Growli

Plant care

Dogwoodtemperature & humidity

Cornus sanguinea

RHS H7USDA 5-8Mildly toxic to pets

More about dogwood

Ideal temperature for dogwood

Dogwood is comfortable in any room a person is comfortable in, roughly -25 to 30 °C (-13 to 86 °F). The mistakes are micro-climates: a north-facing window on a frosty night, a south-facing windowsill in a summer heatwave, the standing draught between an opened kitchen door and the radiator behind it. Read the room around the plant, not the thermostat. Below roughly -25°C growth pauses; cold beyond that pushes it into dormancy rather than killing it outright.

Cold tolerance & winter care

Dogwood is comparatively hardy (USDA 5-8, RHS H7). Within that range it tolerates a cold dormant spell outdoors; outside it, grow it in a container you can move under cover or overwinter in a cool but frost-free spot. Hardiness assumes an established plant in well-drained soil — a wet, cold root zone kills far more plants than cold air alone.

Humidity for dogwood

Dogwood sits happiest at around Moderate to high (50–80 % RH) relative humidity. Fully adapted to UK ambient humidity; tolerates wind and exposed coastal sites without supplemental humidity. Good airflow reduces fungal leaf disease. The usual low-humidity tell is crisp brown leaf tips and edges while the soil moisture is fine — a sign the air, not the watering, is the problem.

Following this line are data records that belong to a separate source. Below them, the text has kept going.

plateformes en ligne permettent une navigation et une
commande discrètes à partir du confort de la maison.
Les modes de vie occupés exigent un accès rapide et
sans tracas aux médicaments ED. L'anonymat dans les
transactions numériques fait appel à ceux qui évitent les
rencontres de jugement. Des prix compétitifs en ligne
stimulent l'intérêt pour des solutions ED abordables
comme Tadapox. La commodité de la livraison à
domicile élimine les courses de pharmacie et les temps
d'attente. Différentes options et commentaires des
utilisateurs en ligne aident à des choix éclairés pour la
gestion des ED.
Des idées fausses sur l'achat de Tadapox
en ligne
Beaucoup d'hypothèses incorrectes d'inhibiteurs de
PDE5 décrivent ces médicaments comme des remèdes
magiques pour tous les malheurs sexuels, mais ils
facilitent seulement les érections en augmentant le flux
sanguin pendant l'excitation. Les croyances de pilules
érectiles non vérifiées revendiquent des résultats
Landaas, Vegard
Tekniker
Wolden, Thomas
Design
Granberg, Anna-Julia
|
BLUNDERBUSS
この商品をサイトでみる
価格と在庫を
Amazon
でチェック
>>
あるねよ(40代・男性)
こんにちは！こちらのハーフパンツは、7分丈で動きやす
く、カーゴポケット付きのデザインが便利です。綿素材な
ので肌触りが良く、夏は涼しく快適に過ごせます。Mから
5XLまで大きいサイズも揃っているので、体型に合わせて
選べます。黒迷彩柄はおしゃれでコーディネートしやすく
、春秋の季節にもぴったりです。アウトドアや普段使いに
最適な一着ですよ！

If you need to raise it, the reliable methods are grouping plants together, standing the pot on a tray of damp pebbles (the pot above the waterline, never in it), or running a small humidifier in winter when indoor heating dries the air most. Misting is the least effective — it raises humidity for minutes, not hours.

Dogwood temperature & humidity — frequently asked questions

What temperature is best for dogwood?

Dogwood grows best between -25 to 30 °C (-13 to 86 °F). Keep it out of cold draughts, off freezing windowsills in winter, and away from the hot dry air directly above radiators — the extremes matter far more than the average room temperature.

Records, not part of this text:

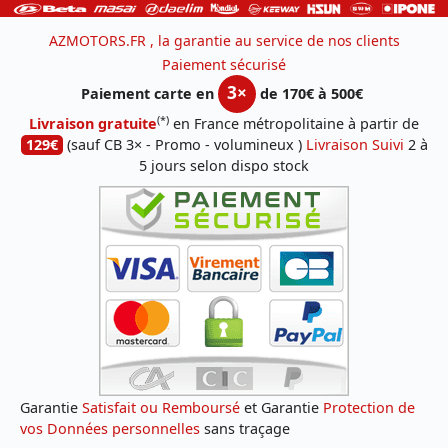
AZMOTORS.FR , la garantie au service de nos clients
Paiement sécurisé
3×
Paiement carte en
de 170€ à 500€
(*)
Livraison gratuite
en France métropolitaine à partir de
129€
(sauf CB 3× - Promo - volumineux )
Livraison Suivi
2 à
5 jours selon dispo stock
Garantie
Satisfait ou Remboursé
et Garantie
Protection de
vos Données personnelles
sans traçage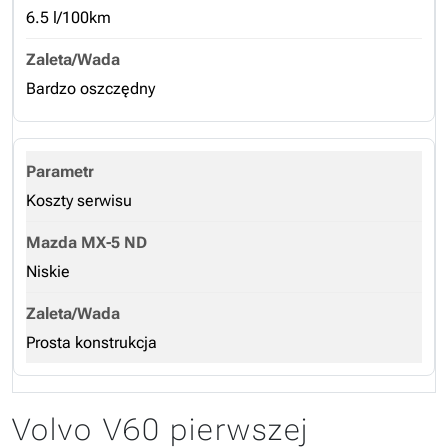
6.5 l/100km
Bardzo oszczędny
Koszty serwisu
Niskie
Prosta konstrukcja
Volvo V60 pierwszej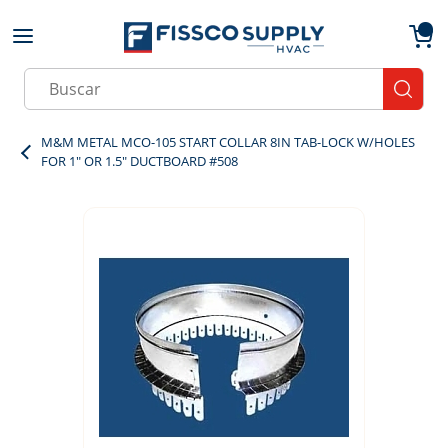
Skip to main content
menu
{0}
Site Search
submit
M&M METAL MCO-105 START COLLAR 8IN TAB-LOCK W/HOLES
FOR 1" OR 1.5" DUCTBOARD #508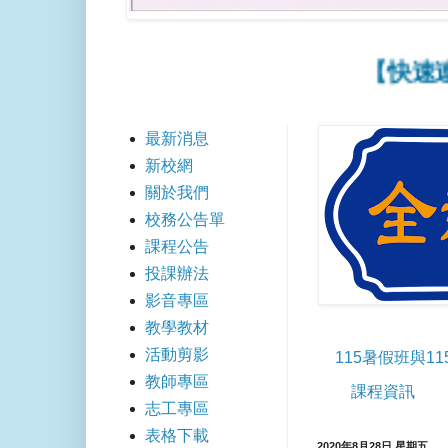
【快速連結】
最新消息
新校網
關於我們
校務公告單
課程公告
投課辦法
影音專區
教學教材
活動剪影
115暑假班與1
教師專區
課程資訊
志工專區
表格下載
2020年8月28日 星期五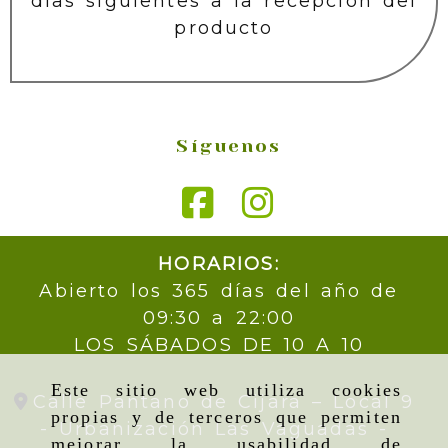
días siguientes a la recepción del
producto
Síguenos
HORARIOS:
Abierto los 365 días del año de
09:30 a 22:00
LOS SÁBADOS DE 10 A 10
Este sitio web utiliza cookies
Calle Pantano de Cijara – Local 9
propias y de terceros que permiten
- Urbanización Las Vaguadas -
mejorar la usabilidad de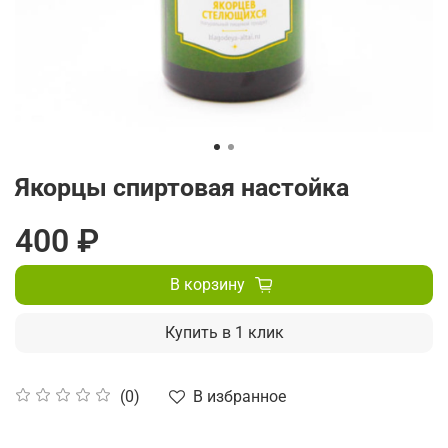
Якорцы спиртовая настойка
400 ₽
В корзину
Купить в 1 клик
В избранное
(0)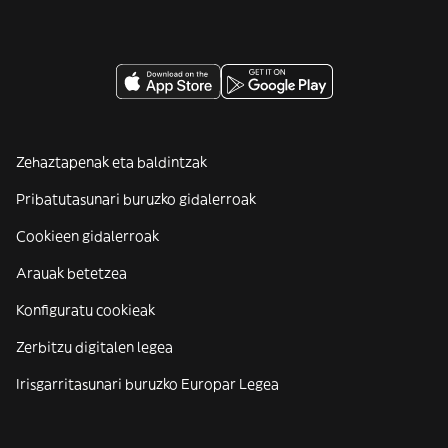
Zehaztapenak eta baldintzak
Pribatutasunari buruzko gidalerroak
Cookieen gidalerroak
Arauak betetzea
Konfiguratu cookieak
Zerbitzu digitalen legea
Irisgarritasunari buruzko Europar Legea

How cold can dogwood tolerate?

Dogwood starts to suffer below roughly -25°C. It tolerates a cold dormant period within USDA 5-8, but a wet cold root zone is more dangerous than cold air.

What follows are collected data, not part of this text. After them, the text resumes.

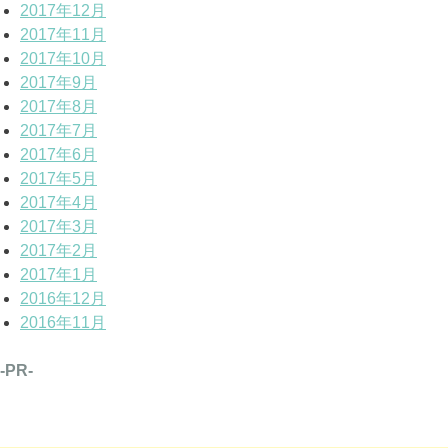
2017年12月
2017年11月
2017年10月
2017年9月
2017年8月
2017年7月
2017年6月
2017年5月
2017年4月
2017年3月
2017年2月
2017年1月
2016年12月
2016年11月
-PR-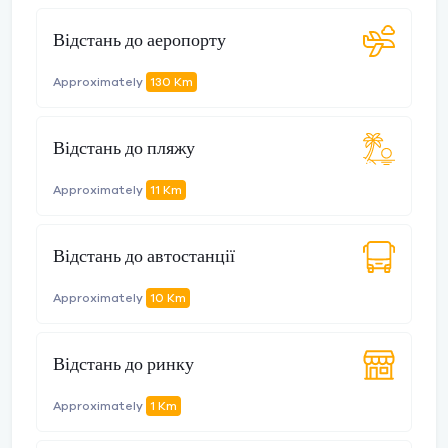
Відстань до аеропорту
Approximately
130 Km
Відстань до пляжу
Approximately
11 Km
Відстань до автостанції
Approximately
10 Km
Відстань до ринку
Approximately
1 Km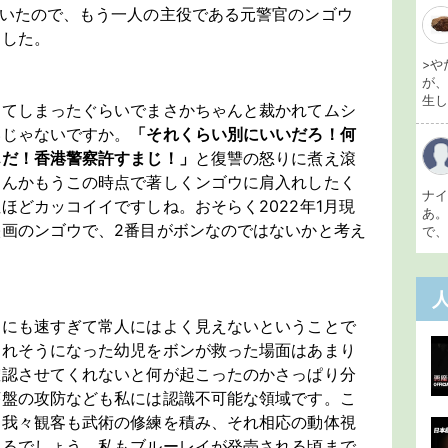
ていたので、もう一人の主役である元警官のンゴウ
ました。
>や
が
生し 
してしまったぐらいでまさかちゃんと裁かれてムシ
いじゃないですか。
「それくらい別にいいだろ！何
んだ！香港警察許すまじ！」
と復讐の怒りに煮え滾
なんかもうこの時点で著しくンゴウに肩入れしたく
ナ
ほどカッコイイですしね。おそらく2022年1月現
あ
画のンゴウで、2番目がボンなのではないかと考え
で、
りにも速すぎて常人にはよく見えないということで
されそうになった幼児をボンが救った場面はあまり
確認させてくれないと何が起こったのかさっぱり分
序盤の攻防なども私には認識不可能な領域です。こ
は我々観客も武術の修練を積み、それ相応の動体視
えるでしょう。私もブルーレイが発売される頃まで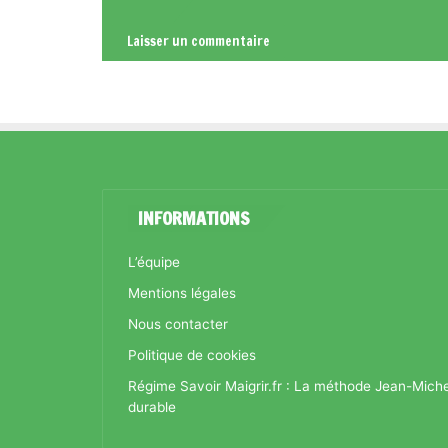
INFORMATIONS
L’équipe
Mentions légales
Nous contacter
Politique de cookies
Régime Savoir Maigrir.fr : La méthode Jean-Mich
durable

What humidity does dogwood need?

Dogwood prefers about Moderate to high (50–80 % RH) relative humidity. Fully adapted to UK ambient humidity; tolerates wind and exposed coastal sites without supplemental humidity. Good airflow reduces fungal leaf disease.

How do I raise humidity for dogwood?

Group it with other plants, stand the pot on a tray of damp pebbles (kept above the waterline), or run a small humidifier in winter. Misting only helps for a few minutes, so it is the weakest option for a plant that genuinely needs more humidity.

Can dogwood live outside?

Dogwood is rated for USDA zone 5-8 and RHS hardiness H7. Within that range it can stay outdoors; outside it, grow it in a moveable container and protect the roots from a wet, cold winter.

More dogwood care

In the UK? Keeping dogwood warm in a UK home covers the radiator, single-glazing and heating-season humidity angle. Temperature and humidity are one piece. See the full dogwood care guide, its cold-hardiness guide, and watering schedule — humidity and watering problems are easy to confuse.